The thing that does annoy me is the self-service ticket machines; specifically the way they just have a small selection of (expensive/inflexible) tickets on the first page. People see a button with the destination they want to go to and just press that, when often there is a cheaper ticket that they could buy, but you have to go through several screens for that. It's confusing when there are so many options, and even more confusing when you can't actually see all the options at once to enable you to choose the one that suits best. I used to be always helping befuddled people standing bewildered in front of the machines grin

GetOrfMoiLand Fri 17-May-13 07:50:17

My dd doesn't listen to any of the announcements on the trains.last year she got on the wrong train going in the wrong direction and didn't realise. I got a call 'mum I am in Wales'.

Luckily the train staff were very kind and let her travel back on her ticket.

Mrsdavidcaruso Fri 17-May-13 07:48:42

I dont know what country that was Yau but that happens a lot in the UK
'vulnerable' girls in floods of tears when told they would have to get of the train.

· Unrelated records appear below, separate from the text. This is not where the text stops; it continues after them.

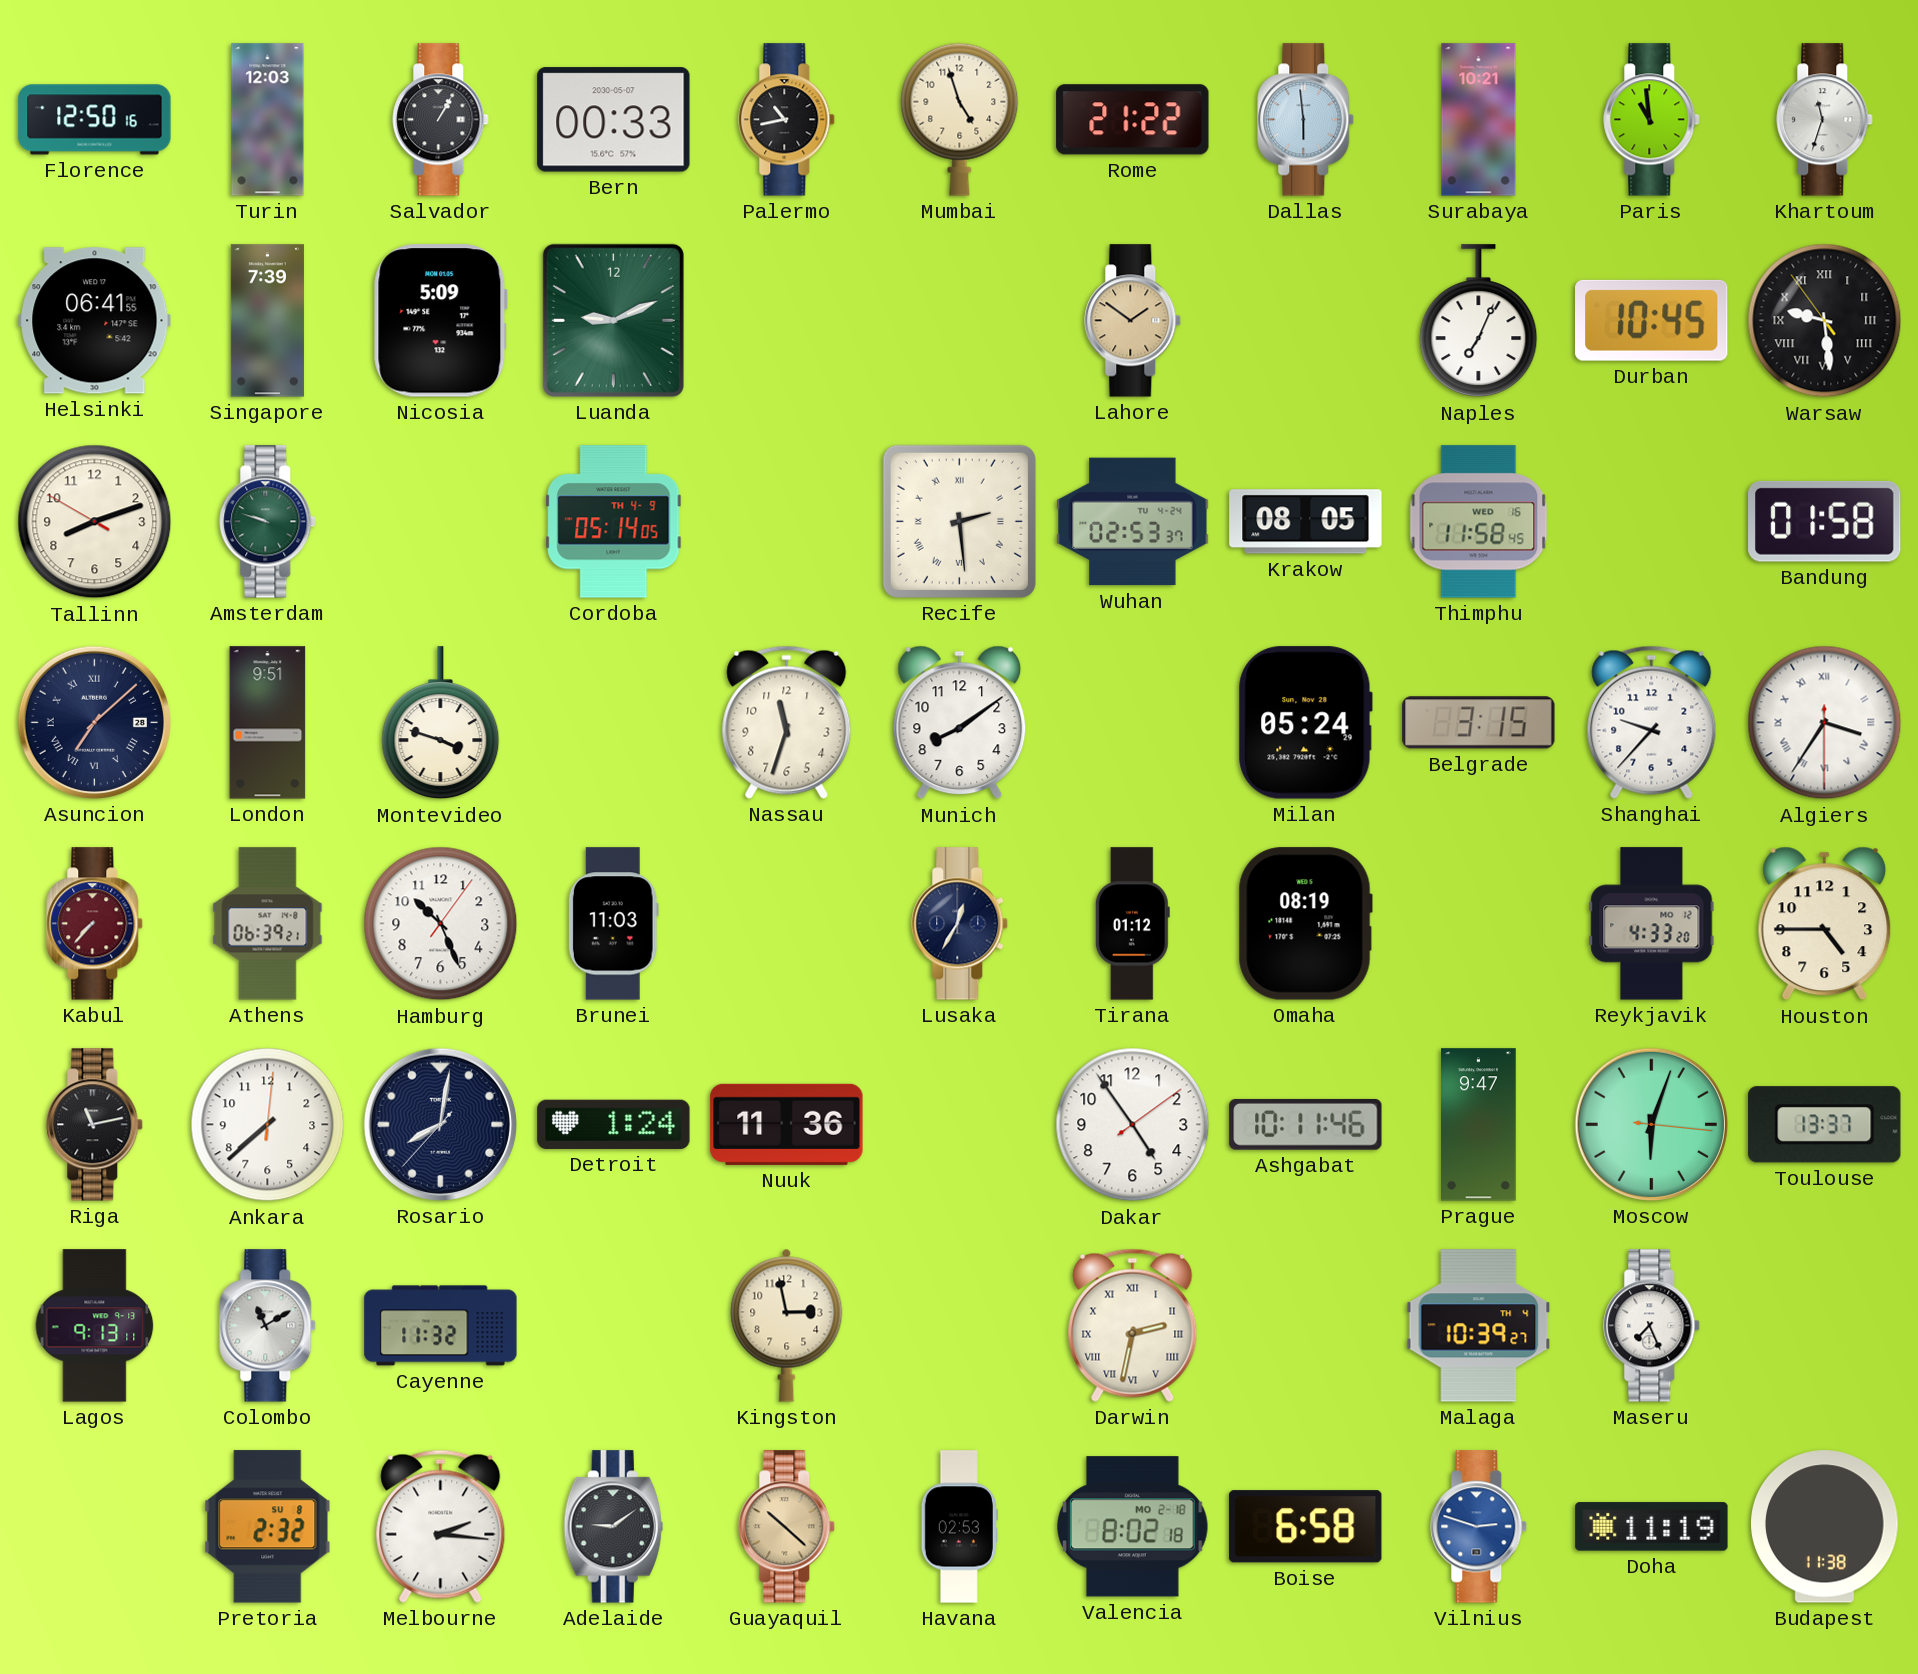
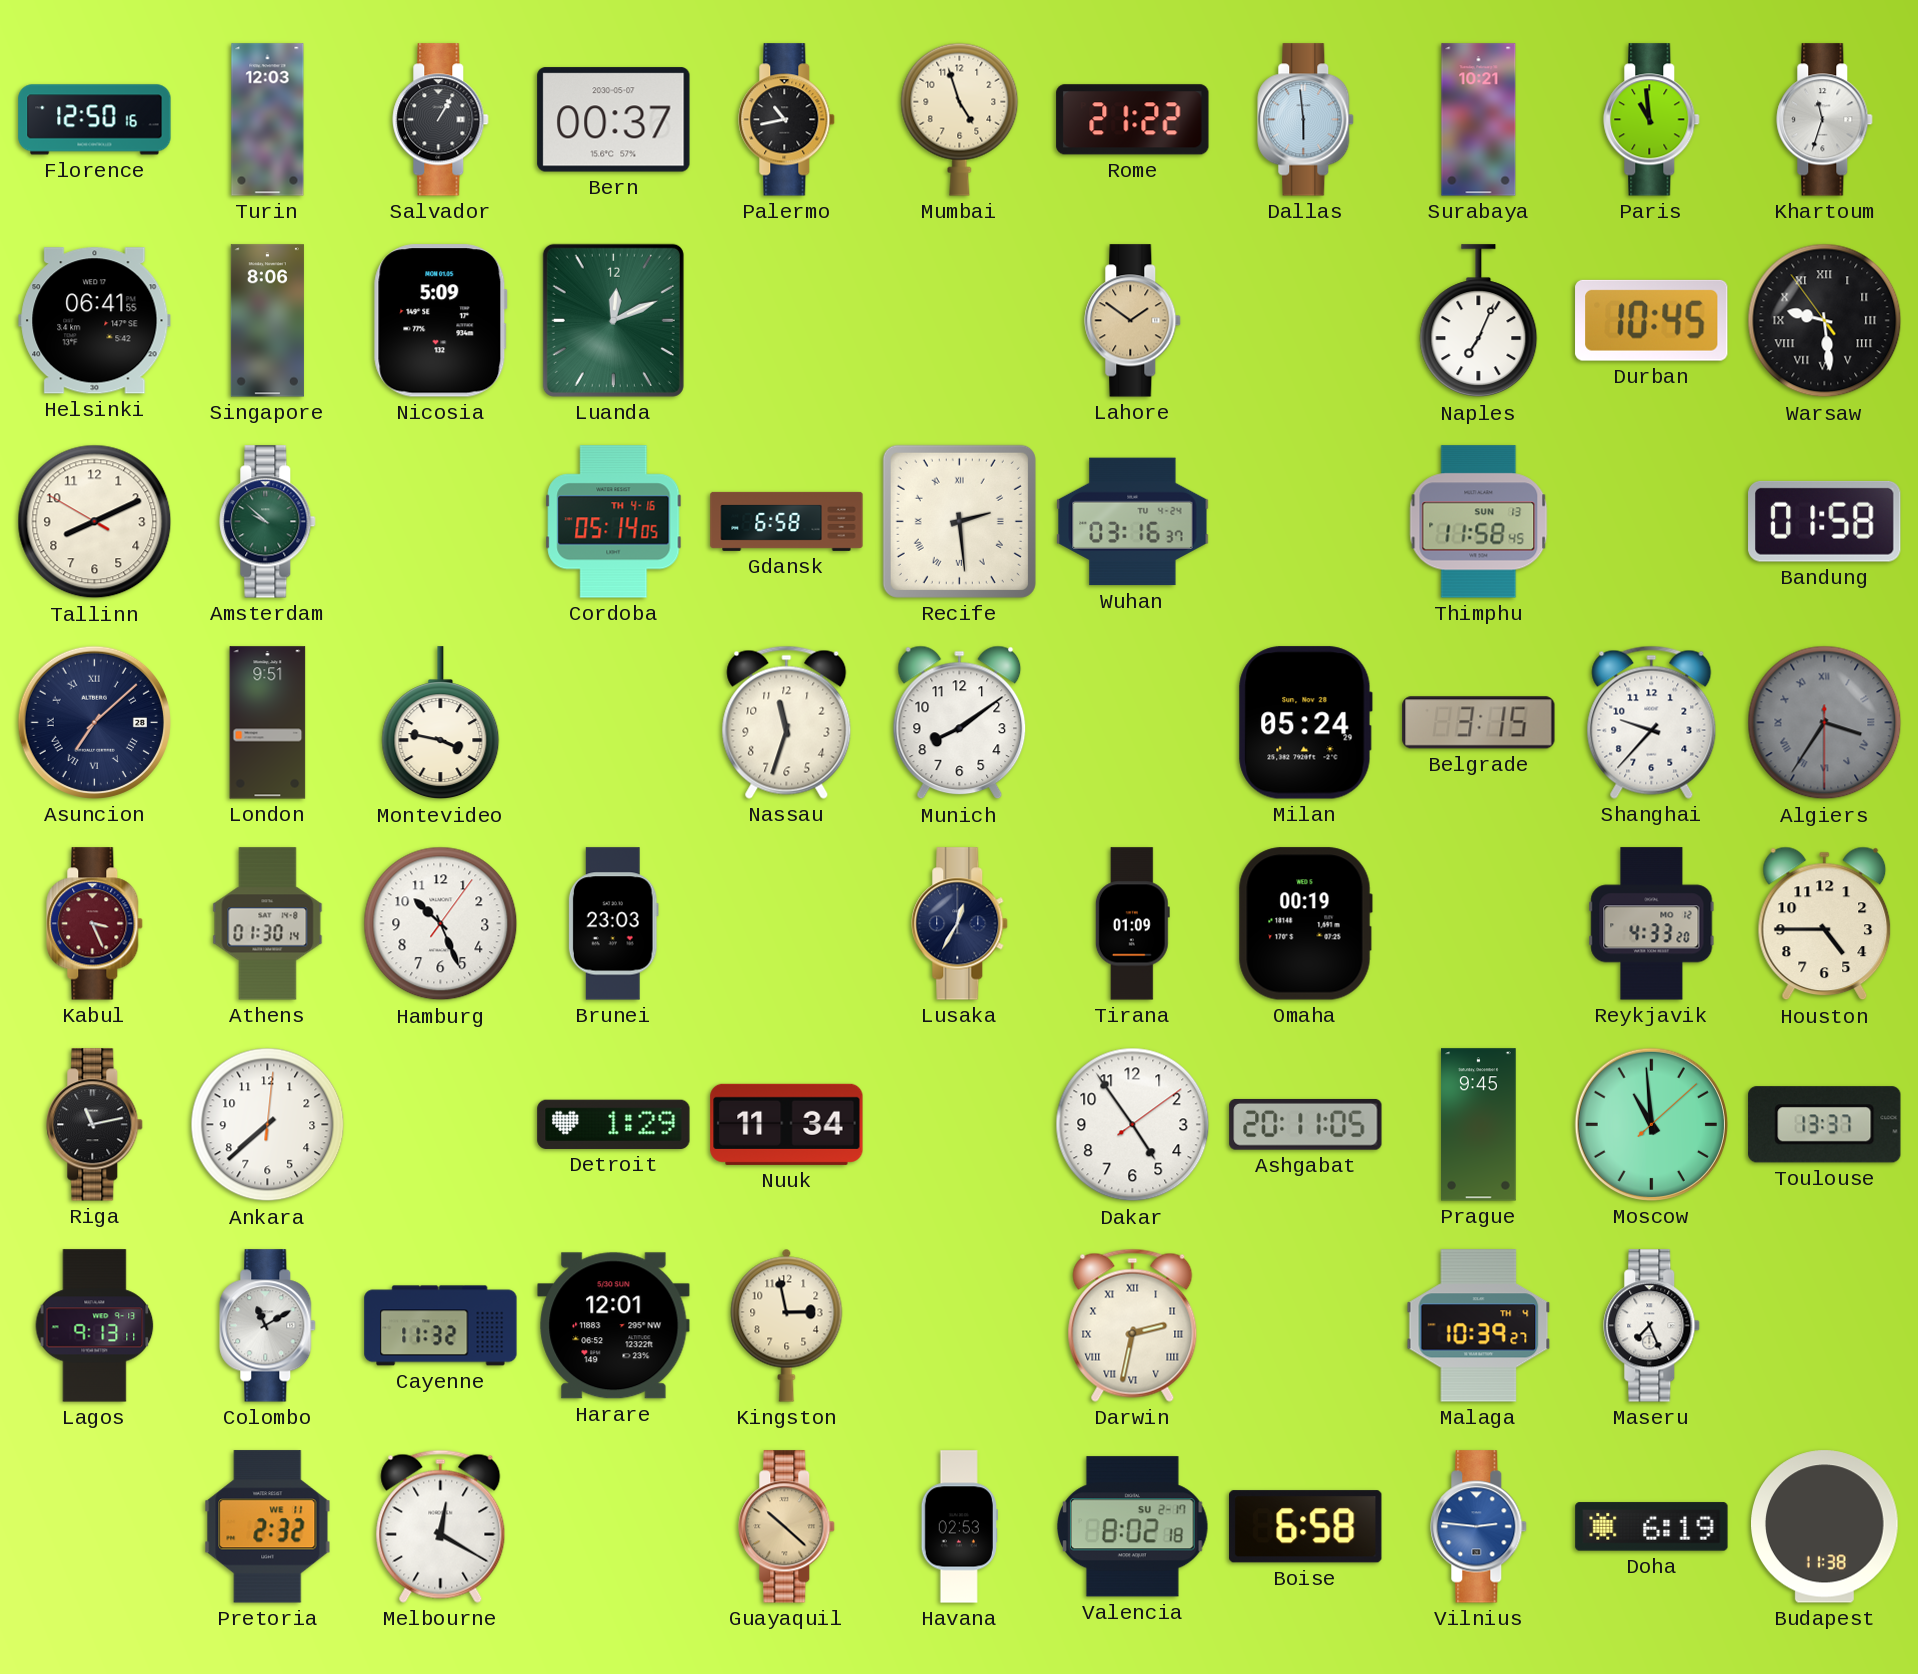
Bern: 00:33 -> 00:37
Singapore: 7:39 -> 8:06
Luanda: 9:11 -> 12:11
Tallinn: 8:11 -> 8:10
Amsterdam: 9:48 -> 9:52
Cordoba date: TH 4-9 -> TH 4-16
Gdansk: none -> 6:58
Wuhan: 02:53 -> 03:16
Krakow: 08:05 -> none
Thimphu date: WED 16 -> SUN 13
Montevideo: 3:48 -> 3:47
Algiers dial: white -> grey
Kabul: 7:37 -> 3:26
Athens: 06:39 -> 01:30
Brunei: 11:03 -> 23:03
Tirana: 01:12 -> 01:09
Omaha: 08:19 -> 00:19
Rosario: 8:01 -> none
Detroit: 1:24 -> 1:29
Nuuk: 11:36 -> 11:34
Ashgabat: 10:11 -> 20:11
Prague: 9:47 -> 9:45
Moscow: 6:03 -> 10:59
Harare: none -> 12:01
Pretoria date: SU 8 -> WE 11
Melbourne: 2:16 -> 12:20
Adelaide: 9:09 -> none
Valencia date: MO 2-18 -> SU 2-17
Vilnius: 2:48 -> 2:46
Doha: 11:19 -> 6:19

Happened to my BIL last week young girl late at night wrong (cheaper) ticket no money for extra fare, when berated by another customer who offered to pay the girls fare and threatened to report my BIL - he had GREAT satisfaction information the angry passenger that the same girl had done the same thing the week before and was known to other TMS for doing the same thing on other occassions.

I personally was on a train opposite a foreign girl who was speaking perfectly understandable English on her mobile, when the TM came round for tickets suddenly she speaks no English at all and started to cry, I had great pleasure in informing the TM that the Lady did actually speak English - she demonstrated that by calling me a Bitch - she got thrown offno ticket and no means to pay for one.
As I say there are too many scam artists and dishonest people for TMs to take anyones word even if a genuine mistake is made.

ZenGardener Fri 17-May-13 07:45:43

Meh, I live in Japan and the train tickets are set so very easy to understand. A return is twice the price of a single and ticket prices are the same no matter when you travel or when you buy your ticket.

I find the system in the UK absolutely confusing as hell.

5madthings Fri 17-May-13 07:43:01

Yes you should check the tickets but actually recently ds1 went to london and thenncame back a few days later. I booked his tickets in advance online for certain trains etc yet whennit came to the returnnjourney hos ticket had the wrong date on it. The ticket office people just gave him a pass to travel and were actually very nice. But i was puzzled as i had booked the tickets. Anyway i still had the email.confirmation of the booking etc which quite clearly gave the dates and times i had somewhere after booking there was an error and the printed tickets (collected at ticket machine on outward journey) were wrong.

If ds1 who was travelling on his own was made to pay i would have been very cross tho as it was the ticket people were fine about it. I guess technically as ds1 wouldnt have had enough money for the new ticket the could have called me but i could have given ds1 our email details and he coukd have logged into our email on his phone and shown them.the confirmation.... Very odd that the tickets printed wrong tho.